- _Data records_:
* * * *
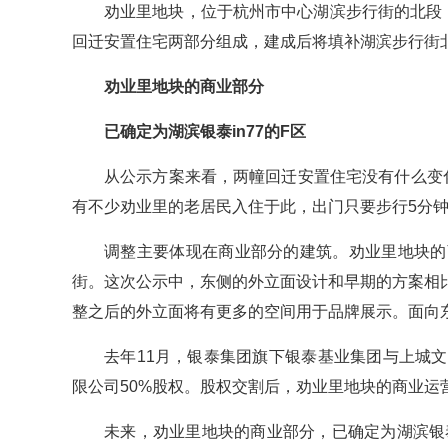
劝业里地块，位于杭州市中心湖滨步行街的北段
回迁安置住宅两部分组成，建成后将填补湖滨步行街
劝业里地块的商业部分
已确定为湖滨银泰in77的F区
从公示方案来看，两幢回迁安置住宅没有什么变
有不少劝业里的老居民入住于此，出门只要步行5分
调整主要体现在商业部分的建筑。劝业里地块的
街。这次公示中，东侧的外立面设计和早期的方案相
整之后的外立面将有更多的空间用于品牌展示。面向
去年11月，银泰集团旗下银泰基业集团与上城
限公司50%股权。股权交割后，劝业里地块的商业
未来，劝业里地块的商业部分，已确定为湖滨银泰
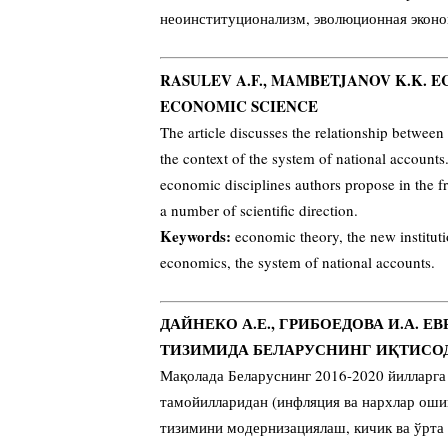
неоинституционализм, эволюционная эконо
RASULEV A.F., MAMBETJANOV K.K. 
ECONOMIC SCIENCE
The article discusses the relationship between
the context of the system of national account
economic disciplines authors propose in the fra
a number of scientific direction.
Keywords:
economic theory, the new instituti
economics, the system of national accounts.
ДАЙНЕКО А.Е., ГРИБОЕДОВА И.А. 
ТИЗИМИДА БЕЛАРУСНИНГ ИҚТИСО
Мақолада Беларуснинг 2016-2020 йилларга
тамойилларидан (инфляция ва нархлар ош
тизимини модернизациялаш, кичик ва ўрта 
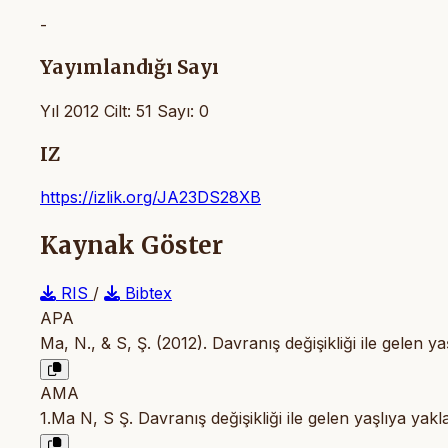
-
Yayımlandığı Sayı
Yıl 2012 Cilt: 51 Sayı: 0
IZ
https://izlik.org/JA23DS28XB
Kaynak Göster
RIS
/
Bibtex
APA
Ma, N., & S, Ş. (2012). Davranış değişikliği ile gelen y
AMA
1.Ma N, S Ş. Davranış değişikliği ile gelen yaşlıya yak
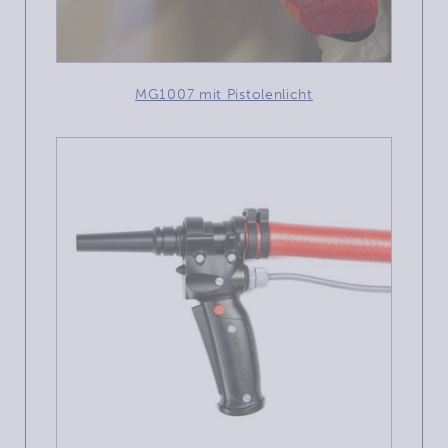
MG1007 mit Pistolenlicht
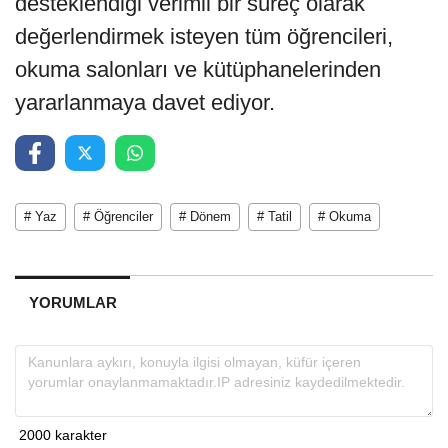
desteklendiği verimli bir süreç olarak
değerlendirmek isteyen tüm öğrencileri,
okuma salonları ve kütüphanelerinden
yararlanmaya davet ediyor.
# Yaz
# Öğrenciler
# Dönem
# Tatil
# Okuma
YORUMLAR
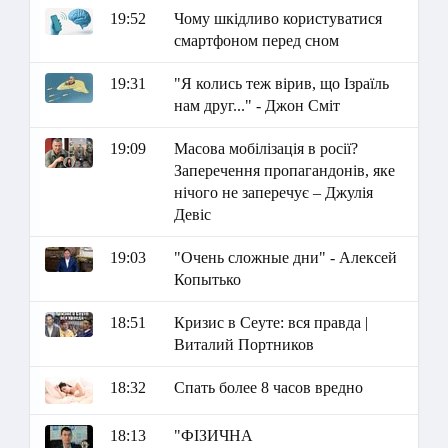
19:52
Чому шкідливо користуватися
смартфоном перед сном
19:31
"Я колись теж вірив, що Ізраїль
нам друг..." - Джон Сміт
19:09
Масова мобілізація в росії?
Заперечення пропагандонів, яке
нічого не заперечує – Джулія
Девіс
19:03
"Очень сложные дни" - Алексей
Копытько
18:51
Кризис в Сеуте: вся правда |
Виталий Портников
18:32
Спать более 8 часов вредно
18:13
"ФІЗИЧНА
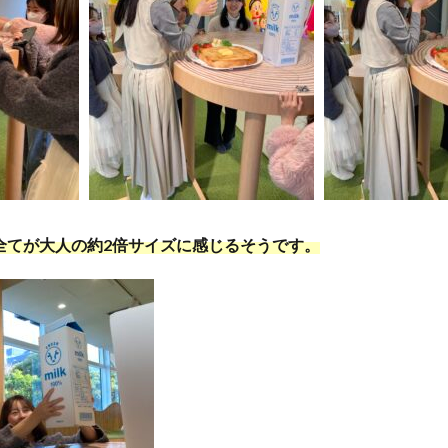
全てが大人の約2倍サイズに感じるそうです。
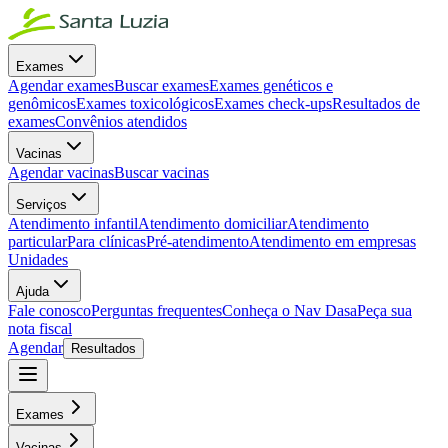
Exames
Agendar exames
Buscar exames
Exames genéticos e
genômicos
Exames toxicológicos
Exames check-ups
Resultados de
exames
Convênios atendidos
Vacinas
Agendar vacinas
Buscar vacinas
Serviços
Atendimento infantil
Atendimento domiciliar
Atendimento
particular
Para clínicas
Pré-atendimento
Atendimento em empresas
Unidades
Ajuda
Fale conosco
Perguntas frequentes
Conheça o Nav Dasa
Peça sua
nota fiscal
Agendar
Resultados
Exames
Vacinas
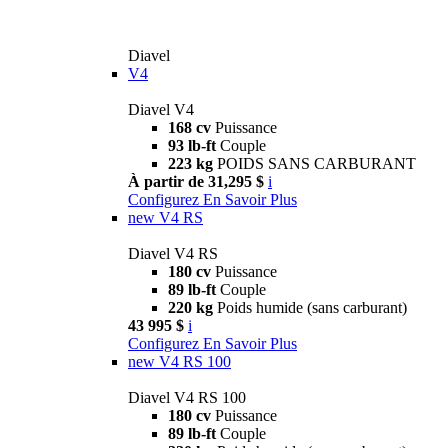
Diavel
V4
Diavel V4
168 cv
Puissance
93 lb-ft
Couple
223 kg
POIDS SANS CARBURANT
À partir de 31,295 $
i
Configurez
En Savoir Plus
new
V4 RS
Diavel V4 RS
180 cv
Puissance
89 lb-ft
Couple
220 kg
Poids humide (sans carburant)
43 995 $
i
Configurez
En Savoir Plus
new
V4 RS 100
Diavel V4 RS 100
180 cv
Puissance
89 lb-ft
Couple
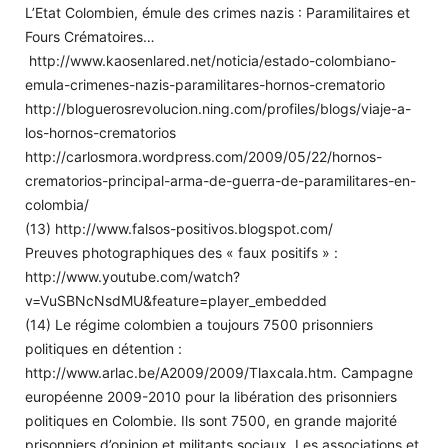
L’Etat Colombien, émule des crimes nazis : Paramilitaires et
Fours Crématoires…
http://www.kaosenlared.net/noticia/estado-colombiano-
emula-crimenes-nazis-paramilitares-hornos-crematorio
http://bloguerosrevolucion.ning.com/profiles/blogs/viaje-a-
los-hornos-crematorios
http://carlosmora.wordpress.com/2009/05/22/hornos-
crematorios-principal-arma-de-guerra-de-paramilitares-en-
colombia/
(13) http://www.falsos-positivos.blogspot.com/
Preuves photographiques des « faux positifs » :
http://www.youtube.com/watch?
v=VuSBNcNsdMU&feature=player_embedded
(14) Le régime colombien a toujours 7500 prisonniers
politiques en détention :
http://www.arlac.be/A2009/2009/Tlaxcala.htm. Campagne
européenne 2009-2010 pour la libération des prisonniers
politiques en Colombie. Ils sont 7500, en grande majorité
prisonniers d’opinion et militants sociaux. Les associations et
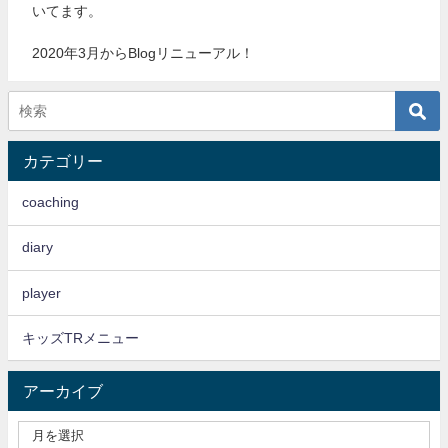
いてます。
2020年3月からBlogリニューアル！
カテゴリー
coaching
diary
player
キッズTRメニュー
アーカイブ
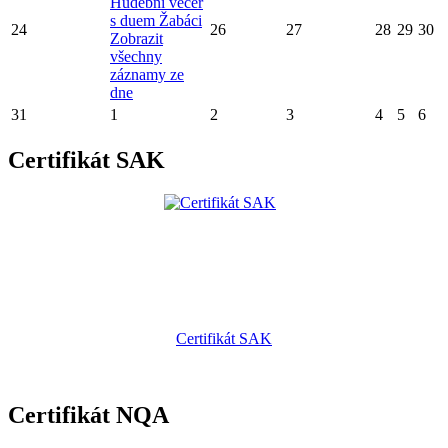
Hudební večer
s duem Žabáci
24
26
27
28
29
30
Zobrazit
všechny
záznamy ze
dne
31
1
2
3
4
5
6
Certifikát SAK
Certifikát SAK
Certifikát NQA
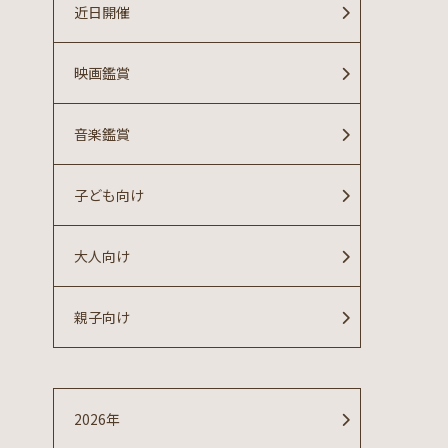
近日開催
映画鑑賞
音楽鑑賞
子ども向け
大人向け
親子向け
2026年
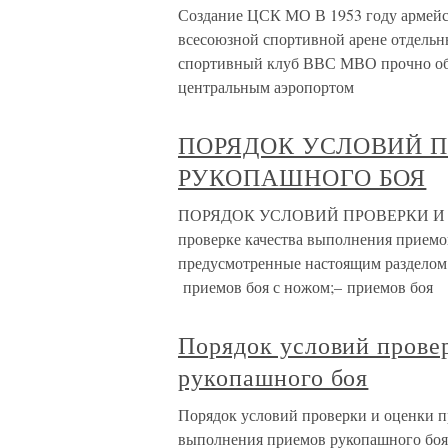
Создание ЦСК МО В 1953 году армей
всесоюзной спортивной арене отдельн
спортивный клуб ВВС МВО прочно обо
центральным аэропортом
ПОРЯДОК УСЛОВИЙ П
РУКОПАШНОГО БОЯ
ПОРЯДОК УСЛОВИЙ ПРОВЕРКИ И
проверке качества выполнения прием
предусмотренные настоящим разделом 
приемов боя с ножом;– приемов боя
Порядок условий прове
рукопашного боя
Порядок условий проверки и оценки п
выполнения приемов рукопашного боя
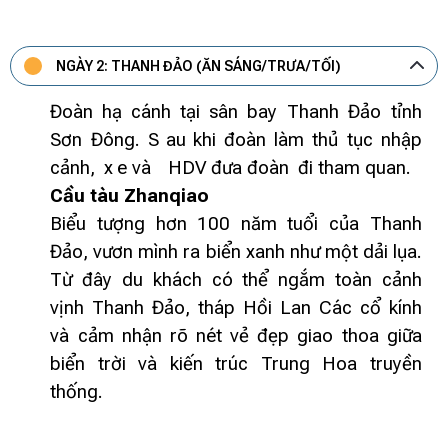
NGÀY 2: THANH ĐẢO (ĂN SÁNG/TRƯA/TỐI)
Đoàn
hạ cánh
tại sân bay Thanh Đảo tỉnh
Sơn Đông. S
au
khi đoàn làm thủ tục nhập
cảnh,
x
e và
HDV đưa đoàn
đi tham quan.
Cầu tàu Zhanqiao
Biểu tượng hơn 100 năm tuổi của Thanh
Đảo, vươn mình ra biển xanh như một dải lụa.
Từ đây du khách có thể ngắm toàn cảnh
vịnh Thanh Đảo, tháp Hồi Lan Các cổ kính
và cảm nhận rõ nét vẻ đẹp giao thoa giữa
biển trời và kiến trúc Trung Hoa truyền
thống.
* * * *
- _Exercise goal_:
Write out every entry again word for word, without any of the pictures.

- _Output below_:
劝业里地块，位于杭州市中心湖滨步行街的北段
回迁安置住宅两部分组成，建成后将填补湖滨步行街
劝业里地块的商业部分
已确定为湖滨银泰in77的F区
从公示方案来看，两幢回迁安置住宅没有什么变
有不少劝业里的老居民入住于此，出门只要步行5分
调整主要体现在商业部分的建筑。劝业里地块的
街。这次公示中，东侧的外立面设计和早期的方案相
整之后的外立面将有更多的空间用于品牌展示。面向
去年11月，银泰集团旗下银泰基业集团与上城
限公司50%股权。股权交割后，劝业里地块的商业
未来，劝业里地块的商业部分，已确定为湖滨银泰
неоинституционализм, эволюционная эконо
RASULEV A.F., MAMBETJANOV K.K. 
ECONOMIC SCIENCE
The article discusses the relationship between
the context of the system of national account
economic disciplines authors propose in the fra
a number of scientific direction.
Keywords:
economic theory, the new instituti
economics, the system of national accounts.
ДАЙНЕКО А.Е., ГРИБОЕДОВА И.А. 
ТИЗИМИДА БЕЛАРУСНИНГ ИҚТИСО
Мақолада Беларуснинг 2016-2020 йилларга
тамойилларидан (инфляция ва нархлар ош
тизимини модернизациялаш, кичик ва ўрта 
-
Yayımlandığı Sayı
Yıl 2012 Cilt: 51 Sayı: 0
IZ
https://izlik.org/JA23DS28XB
Kaynak Göster
RIS
/
Bibtex
APA
Ma, N., & S, Ş. (2012). Davranış değişikliği ile gelen y
AMA
1.Ma N, S Ş. Davranış değişikliği ile gelen yaşlıya yak
MG1007 mit Pistolenlicht
desteklendiği verimli bir süreç olarak
değerlendirmek isteyen tüm öğrencileri,
okuma salonları ve kütüphanelerinden
yararlanmaya davet ediyor.
# Yaz
# Öğrenciler
# Dönem
# Tatil
# Okuma
YORUMLAR
19:52
Чому шкідливо користуватися
смартфоном перед сном
19:31
"Я колись теж вірив, що Ізраїль
нам друг..." - Джон Сміт
19:09
Масова мобілізація в росії?
Заперечення пропагандонів, яке
нічого не заперечує – Джулія
Девіс
19:03
"Очень сложные дни" - Алексей
Копытько
18:51
Кризис в Сеуте: вся правда |
Виталий Портников
18:32
Спать более 8 часов вредно
18:13
"ФІЗИЧНА
全てが大人の約2倍サイズに感じるそうです。
Exames
Agendar exames
Buscar exames
Exames genéticos e
genômicos
Exames toxicológicos
Exames check-ups
Resultados de
exames
Convênios atendidos
Vacinas
Agendar vacinas
Buscar vacinas
Serviços
Atendimento infantil
Atendimento domiciliar
Atendimento
particular
Para clínicas
Pré-atendimento
Atendimento em empresas
Unidades
Ajuda
Fale conosco
Perguntas frequentes
Conheça o Nav Dasa
Peça sua
nota fiscal
Agendar
Resultados
Exames
Vacinas
Diavel
V4
Diavel V4
168 cv
Puissance
93 lb-ft
Couple
223 kg
POIDS SANS CARBURANT
À partir de 31,295 $
i
Configurez
En Savoir Plus
new
V4 RS
Diavel V4 RS
180 cv
Puissance
89 lb-ft
Couple
220 kg
Poids humide (sans carburant)
43 995 $
i
Configurez
En Savoir Plus
new
V4 RS 100
Diavel V4 RS 100
180 cv
Puissance
89 lb-ft
Couple
L’Etat Colombien, émule des crimes nazis : Paramilitaires et
Fours Crématoires…
http://www.kaosenlared.net/noticia/estado-colombiano-
emula-crimenes-nazis-paramilitares-hornos-crematorio
http://bloguerosrevolucion.ning.com/profiles/blogs/viaje-a-
los-hornos-crematorios
http://carlosmora.wordpress.com/2009/05/22/hornos-
crematorios-principal-arma-de-guerra-de-paramilitares-en-
colombia/
(13) http://www.falsos-positivos.blogspot.com/
Preuves photographiques des « faux positifs » :
http://www.youtube.com/watch?
v=VuSBNcNsdMU&feature=player_embedded
(14) Le régime colombien a toujours 7500 prisonniers
politiques en détention :
http://www.arlac.be/A2009/2009/Tlaxcala.htm. Campagne
européenne 2009-2010 pour la libération des prisonniers
politiques en Colombie. Ils sont 7500, en grande majorité
prisonniers d’opinion et militants sociaux. Les associations et
いてます。
2020年3月からBlogリニューアル！
カテゴリー
coaching
diary
player
キッズTRメニュー
アーカイブ
Hudební večer
s duem Žabáci
24
26
27
28
29
30
Zobrazit
všechny
záznamy ze
dne
31
1
2
3
4
5
6
Certifikát SAK
Certifikát SAK
Certifikát NQA
近日開催
映画鑑賞
音楽鑑賞
子ども向け
大人向け
親子向け
2026年
Создание ЦСК МО В 1953 году армей
всесоюзной спортивной арене отдельн
спортивный клуб ВВС МВО прочно обо
центральным аэропортом
ПОРЯДОК УСЛОВИЙ П
РУКОПАШНОГО БОЯ
ПОРЯДОК УСЛОВИЙ ПРОВЕРКИ И
проверке качества выполнения прием
предусмотренные настоящим разделом 
приемов боя с ножом;– приемов боя
Порядок условий прове
рукопашного боя
Порядок условий проверки и оценки п
выполнения приемов рукопашного боя
NGÀY 2: THANH ĐẢO (ĂN SÁNG/TRƯA/TỐI)
Đoàn
hạ cánh
tại sân bay Thanh Đảo tỉnh
Sơn Đông. S
au
khi đoàn làm thủ tục nhập
cảnh,
x
e và
HDV đưa đoàn
đi tham quan.
Cầu tàu Zhanqiao
Biểu tượng hơn 100 năm tuổi của Thanh
Đảo, vươn mình ra biển xanh như một dải lụa.
Từ đây du khách có thể ngắm toàn cảnh
vịnh Thanh Đảo, tháp Hồi Lan Các cổ kính
và cảm nhận rõ nét vẻ đẹp giao thoa giữa
biển trời và kiến trúc Trung Hoa truyền
thống.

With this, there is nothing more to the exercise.